Doppelter Wahnsinn

Arno Surminski schuf ein beklemmendes Zwei-Personen-Stück

  • Sabine Neubert
  • Lesedauer: 3 Min.

Grote notierte die Zahl der Blässhühner auf dem Teich hinter dem Verbrennungsplatz, Marek zählte Stockenten. Ein Kleiber lief kopfunter einen Baumstamm herab, ließ sich auch nicht stören, als ein Schuss fiel ... Ich denke, das Schießen ist verboten, wunderte sich Marek. Nur das Schießen auf Vögel, antwortete Grote: »Marek Rogalski war einmal Kunststudent in Krakau. Dann kam der Krieg. Jetzt ist er ein polnischer Lagerhäftling in Auschwitz und möchte nur eins, sobald wie möglich wieder rauskommen. Weil Marek gut zeichnen kann, hat ihn der SS-Wachmann Hans Grote ausgesucht, ihm bei seinen ornithologischen Studien in Auschwitz zu helfen und seine Aufzeichnungen zu illustrieren. Zwei Jahre lang wird Marek zu Grotes ständigem Begleiter im Lagerbereich und im vogelreichen Umland zwischen Sola und Weichsel. Zusammen beobachten die beiden die Wanderwege der Zugvögel, Grote zählt Krähennester, Marek zeichnet Stare, Amseln und Schwalben und präpariert dem SS-Mann einen toten Graureiher. Einmal zeichnet er auch den Galgen mit einem Toten daran, aber das verbietet ihm Grote streng. Im Grunde ist der Deutsche, mit dem ich die Vogelwelt erforsche, ein anständiger Mensch, er könnte keinen Vogel töten, denkt Marek, aber Menschen könnte er töten, wenn es ihm befohlen wird.

Marek ist auf Gedeih und Verderb Grote ausgeliefert, und der braucht ihn, um seinen wissenschaftlichen Ehrgeiz zu befriedigen und um sich die Hände selbst nicht schmutzig machen zu müssen wie die anderen SS-Leute hier. Die beiden Männer, die der Autor in dieser Novelle »zusammengespannt« hat, bilden ein absurdes, so reales wie irreales Paar. Einmal sagt Marek, als über Birkenau schwarzer Rauch aufsteigt: Eben sind sie aus dem Zug gestiegen, und schon sind sie im Krematorium. Da blickt Grote ihn erstaunt an: »Wir leben in einer großen Zeit.« Selten wagt sich Marek mit seinen Äußerungen so weit vor.
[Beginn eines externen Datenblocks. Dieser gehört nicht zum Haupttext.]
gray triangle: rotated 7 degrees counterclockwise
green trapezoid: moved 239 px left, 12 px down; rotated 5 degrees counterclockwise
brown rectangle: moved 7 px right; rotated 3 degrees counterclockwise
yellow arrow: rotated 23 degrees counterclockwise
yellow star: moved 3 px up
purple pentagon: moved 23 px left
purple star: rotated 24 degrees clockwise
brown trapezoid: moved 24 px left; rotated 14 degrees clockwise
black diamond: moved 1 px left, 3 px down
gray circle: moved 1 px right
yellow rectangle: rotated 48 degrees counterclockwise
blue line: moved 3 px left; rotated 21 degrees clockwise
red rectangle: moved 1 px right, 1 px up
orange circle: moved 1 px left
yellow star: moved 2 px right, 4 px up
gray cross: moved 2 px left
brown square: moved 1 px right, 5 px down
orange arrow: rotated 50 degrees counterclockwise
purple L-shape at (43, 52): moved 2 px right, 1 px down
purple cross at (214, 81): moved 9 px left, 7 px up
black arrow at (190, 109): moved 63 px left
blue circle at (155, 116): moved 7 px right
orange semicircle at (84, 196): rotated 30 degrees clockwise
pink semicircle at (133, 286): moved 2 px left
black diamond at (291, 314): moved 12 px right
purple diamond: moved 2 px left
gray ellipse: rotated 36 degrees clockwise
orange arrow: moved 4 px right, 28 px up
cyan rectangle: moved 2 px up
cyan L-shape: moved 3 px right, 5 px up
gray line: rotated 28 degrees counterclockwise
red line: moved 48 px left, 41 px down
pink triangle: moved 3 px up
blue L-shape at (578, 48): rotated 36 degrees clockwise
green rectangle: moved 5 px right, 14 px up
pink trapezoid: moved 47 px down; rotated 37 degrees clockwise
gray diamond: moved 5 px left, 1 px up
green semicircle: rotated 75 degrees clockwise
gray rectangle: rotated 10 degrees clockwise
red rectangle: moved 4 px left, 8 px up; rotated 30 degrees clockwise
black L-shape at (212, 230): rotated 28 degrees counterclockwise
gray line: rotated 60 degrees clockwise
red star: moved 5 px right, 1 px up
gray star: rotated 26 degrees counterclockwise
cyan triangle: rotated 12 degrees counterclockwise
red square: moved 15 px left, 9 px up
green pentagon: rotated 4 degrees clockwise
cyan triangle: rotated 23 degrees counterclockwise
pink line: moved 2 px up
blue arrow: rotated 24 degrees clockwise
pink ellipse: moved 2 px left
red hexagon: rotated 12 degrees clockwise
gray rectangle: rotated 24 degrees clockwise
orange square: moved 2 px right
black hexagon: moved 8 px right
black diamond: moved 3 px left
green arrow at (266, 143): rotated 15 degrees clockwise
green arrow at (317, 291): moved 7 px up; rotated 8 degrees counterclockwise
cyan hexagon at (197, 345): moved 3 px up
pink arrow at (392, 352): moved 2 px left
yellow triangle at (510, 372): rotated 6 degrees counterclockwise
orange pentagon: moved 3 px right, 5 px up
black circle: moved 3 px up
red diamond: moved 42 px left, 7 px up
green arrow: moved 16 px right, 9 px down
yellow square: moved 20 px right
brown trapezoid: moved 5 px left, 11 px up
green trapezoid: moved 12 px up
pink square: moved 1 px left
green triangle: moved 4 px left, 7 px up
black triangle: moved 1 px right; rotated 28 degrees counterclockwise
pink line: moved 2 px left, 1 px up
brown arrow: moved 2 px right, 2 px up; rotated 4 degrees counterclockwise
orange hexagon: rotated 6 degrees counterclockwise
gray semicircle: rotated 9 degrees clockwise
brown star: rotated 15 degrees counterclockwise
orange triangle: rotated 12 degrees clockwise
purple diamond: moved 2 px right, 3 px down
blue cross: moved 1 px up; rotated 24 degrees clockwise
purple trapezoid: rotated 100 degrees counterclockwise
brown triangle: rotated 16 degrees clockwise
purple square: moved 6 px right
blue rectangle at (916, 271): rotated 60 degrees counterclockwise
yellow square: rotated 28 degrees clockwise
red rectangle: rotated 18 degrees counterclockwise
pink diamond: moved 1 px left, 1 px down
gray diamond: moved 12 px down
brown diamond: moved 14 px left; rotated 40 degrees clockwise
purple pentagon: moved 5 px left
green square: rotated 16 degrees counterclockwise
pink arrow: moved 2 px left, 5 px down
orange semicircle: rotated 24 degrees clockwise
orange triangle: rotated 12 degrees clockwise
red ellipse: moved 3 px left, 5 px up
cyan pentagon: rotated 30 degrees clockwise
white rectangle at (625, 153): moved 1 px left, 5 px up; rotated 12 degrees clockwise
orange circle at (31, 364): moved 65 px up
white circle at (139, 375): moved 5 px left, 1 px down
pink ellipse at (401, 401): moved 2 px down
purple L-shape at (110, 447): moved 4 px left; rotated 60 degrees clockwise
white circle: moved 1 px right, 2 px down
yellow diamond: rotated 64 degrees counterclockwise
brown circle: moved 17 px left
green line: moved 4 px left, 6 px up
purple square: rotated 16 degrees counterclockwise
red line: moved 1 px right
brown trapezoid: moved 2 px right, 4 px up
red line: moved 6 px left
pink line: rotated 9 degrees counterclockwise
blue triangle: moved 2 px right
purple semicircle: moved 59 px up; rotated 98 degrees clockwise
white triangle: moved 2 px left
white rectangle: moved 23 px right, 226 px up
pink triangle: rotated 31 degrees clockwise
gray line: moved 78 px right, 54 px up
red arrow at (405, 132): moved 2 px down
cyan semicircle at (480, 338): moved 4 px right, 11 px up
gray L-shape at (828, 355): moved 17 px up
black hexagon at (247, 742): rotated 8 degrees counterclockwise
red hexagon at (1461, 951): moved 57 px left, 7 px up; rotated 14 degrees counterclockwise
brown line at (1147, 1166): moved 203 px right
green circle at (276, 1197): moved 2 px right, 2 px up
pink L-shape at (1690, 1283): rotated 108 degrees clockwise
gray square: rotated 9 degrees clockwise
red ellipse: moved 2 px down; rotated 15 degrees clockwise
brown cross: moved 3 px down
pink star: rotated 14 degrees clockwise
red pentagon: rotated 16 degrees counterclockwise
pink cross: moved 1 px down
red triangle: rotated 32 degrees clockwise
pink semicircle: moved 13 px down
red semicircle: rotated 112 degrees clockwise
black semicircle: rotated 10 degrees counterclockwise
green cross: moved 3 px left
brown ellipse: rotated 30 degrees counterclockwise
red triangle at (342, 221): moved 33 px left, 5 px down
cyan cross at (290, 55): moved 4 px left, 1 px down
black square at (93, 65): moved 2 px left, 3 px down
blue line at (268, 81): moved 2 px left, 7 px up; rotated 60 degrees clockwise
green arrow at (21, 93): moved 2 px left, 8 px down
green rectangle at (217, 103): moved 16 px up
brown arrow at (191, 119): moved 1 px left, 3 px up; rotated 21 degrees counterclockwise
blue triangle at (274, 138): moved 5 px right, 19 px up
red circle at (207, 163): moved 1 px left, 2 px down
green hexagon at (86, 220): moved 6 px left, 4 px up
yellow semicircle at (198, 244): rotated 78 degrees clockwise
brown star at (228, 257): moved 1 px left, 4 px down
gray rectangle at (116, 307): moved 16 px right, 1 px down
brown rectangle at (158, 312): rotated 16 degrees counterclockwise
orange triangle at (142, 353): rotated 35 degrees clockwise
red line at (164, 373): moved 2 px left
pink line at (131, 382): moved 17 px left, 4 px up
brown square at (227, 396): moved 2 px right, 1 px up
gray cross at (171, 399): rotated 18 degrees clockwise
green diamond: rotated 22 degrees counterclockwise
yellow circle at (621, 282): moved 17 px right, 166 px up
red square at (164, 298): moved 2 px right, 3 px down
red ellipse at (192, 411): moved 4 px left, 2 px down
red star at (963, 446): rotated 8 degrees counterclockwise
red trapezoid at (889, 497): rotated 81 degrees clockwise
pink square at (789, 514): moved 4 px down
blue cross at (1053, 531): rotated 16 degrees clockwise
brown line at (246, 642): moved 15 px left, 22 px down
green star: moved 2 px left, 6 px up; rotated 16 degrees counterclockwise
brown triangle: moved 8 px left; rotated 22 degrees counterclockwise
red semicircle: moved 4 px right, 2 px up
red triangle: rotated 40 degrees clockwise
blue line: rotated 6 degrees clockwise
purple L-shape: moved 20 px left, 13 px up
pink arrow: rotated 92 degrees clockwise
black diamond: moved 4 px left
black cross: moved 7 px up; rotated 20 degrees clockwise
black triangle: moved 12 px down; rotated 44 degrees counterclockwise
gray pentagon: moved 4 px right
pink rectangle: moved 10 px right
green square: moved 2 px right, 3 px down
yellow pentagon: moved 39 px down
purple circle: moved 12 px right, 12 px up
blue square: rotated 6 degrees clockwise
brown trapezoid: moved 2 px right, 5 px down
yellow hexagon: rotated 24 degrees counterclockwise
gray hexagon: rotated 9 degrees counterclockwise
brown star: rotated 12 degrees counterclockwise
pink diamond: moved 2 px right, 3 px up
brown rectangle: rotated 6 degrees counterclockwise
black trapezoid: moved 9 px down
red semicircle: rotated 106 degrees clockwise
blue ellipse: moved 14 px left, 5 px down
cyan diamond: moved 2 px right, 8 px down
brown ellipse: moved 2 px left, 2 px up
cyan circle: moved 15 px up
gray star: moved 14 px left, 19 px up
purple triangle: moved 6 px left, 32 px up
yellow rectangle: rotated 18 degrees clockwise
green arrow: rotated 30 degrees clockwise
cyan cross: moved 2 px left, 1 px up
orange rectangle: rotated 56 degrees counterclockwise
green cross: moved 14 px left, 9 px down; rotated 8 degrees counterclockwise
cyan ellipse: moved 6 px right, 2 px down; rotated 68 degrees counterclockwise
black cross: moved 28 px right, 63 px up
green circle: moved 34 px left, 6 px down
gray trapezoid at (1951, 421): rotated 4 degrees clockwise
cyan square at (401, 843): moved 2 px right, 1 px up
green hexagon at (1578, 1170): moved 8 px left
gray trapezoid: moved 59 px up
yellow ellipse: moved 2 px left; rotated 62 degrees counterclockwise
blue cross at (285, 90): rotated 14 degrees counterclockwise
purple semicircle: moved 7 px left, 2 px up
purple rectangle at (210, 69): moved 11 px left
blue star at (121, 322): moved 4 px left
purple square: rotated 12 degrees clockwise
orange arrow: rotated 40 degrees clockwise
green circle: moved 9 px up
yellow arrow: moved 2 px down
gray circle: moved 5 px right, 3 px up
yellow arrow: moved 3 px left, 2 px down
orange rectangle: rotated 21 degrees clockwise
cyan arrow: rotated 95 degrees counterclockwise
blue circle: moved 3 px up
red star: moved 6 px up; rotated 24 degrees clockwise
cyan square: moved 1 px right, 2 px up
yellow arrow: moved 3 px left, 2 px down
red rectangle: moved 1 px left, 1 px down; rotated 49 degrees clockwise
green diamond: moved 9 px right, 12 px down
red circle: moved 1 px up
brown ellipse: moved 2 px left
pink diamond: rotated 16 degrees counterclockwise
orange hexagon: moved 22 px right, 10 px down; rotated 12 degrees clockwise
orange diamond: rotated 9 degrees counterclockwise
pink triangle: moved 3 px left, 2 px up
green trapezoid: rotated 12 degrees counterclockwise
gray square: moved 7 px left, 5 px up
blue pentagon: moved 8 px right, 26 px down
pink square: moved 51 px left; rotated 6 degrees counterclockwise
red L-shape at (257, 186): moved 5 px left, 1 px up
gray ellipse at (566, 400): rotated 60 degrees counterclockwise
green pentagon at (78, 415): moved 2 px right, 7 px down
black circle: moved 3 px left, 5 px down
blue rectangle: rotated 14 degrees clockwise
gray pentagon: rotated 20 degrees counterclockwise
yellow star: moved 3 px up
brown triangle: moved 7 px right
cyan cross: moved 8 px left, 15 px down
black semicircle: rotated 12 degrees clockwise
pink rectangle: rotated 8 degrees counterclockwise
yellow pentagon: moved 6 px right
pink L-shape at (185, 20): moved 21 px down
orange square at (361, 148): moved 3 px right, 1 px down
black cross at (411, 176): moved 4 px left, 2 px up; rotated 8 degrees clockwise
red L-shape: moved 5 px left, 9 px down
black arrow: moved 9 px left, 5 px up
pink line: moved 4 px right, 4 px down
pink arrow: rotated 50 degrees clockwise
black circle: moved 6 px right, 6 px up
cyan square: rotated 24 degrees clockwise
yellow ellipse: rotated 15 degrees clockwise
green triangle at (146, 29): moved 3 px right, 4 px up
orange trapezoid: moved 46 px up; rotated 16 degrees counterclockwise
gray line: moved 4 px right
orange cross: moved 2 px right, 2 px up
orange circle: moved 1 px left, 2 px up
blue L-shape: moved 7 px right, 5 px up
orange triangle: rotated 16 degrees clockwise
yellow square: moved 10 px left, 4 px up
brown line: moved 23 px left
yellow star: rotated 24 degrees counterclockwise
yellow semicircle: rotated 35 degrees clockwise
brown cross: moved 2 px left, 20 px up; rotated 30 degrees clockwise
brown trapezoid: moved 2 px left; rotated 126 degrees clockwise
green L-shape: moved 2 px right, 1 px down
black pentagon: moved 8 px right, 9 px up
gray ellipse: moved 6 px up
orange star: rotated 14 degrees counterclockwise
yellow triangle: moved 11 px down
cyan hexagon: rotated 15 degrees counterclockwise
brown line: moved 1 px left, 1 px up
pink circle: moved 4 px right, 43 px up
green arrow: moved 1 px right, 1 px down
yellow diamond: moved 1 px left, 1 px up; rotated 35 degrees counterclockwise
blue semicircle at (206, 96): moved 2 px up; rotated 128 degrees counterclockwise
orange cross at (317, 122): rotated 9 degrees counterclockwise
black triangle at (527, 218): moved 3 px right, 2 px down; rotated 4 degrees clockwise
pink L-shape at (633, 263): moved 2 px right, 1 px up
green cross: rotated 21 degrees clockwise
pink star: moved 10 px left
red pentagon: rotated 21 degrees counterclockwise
Über die Motivation dieses Grote erfährt man nur aus Überlegungen des Häftlings.

Schwarzer Hintergrund dieses beklemmenden Zwei-Personen-Stücks, dieser Täter-Gehilfen-Konstellation, ist das grauenvolle Geschehen in den Jahren 1940 und 1941, als Birkenau gebaut, Ausch-witz zum Massenvernichtungslager, zum »Schuttabladeplatz Europas« und am Ende zum Totenreich wird. Als das erste Zyklon B geliefert wird, hat Grote seine Arbeit abgeschlossen und sich einen wärmeren Vogelbeobachtungsposten auf der Krim gesichert. Rogalski bleibt und lernt, so unauffällig wie möglich zu überleben. Für sich selbst zeichnet er nur noch Krähenbilder, Krähen auf dem Lagertor, auf dem Galgen, auf dem Lagerzaun und auf den Wachtürmen, schwarze Vögel, Seelen der Toten.

Knapp 200 Seiten umfasst diese unerhörte Geschichte der beiden Männer in dieser Hölle, diesem fast lapidar geschilderten Auschwitz-Alltag ringsum. Kann sich ein Autor Arno Surminski so Undenkbares ausdenken? Nein! Können sich Menschen so Unmenschliches ausdenken! Ja! Denn diesen Ornithologen, der 1940 bis 1941 als SS-Obersturmbannführer im Auftrag von Lagerkommandant Höß die Vogelwelt von Auschwitz erkundete, gab es. Seine »Beobachtungen über die Vogelwelt von Auschwitz« sind heute noch nachlesbar, und er selbst wurde nach dem Krieg ein angesehener Wissenschaftler. Das ist der doppelte Wahnsinn dieser Geschichte. Der Autor versucht, ihn in Worte zu fassen. Es ist kein Wort zu viel.

Arno Surminski: Die Vogelwelt von Auschwitz. Eine Novelle. Verlag Langen Müller. 191 S., geb., 17,90 EUR.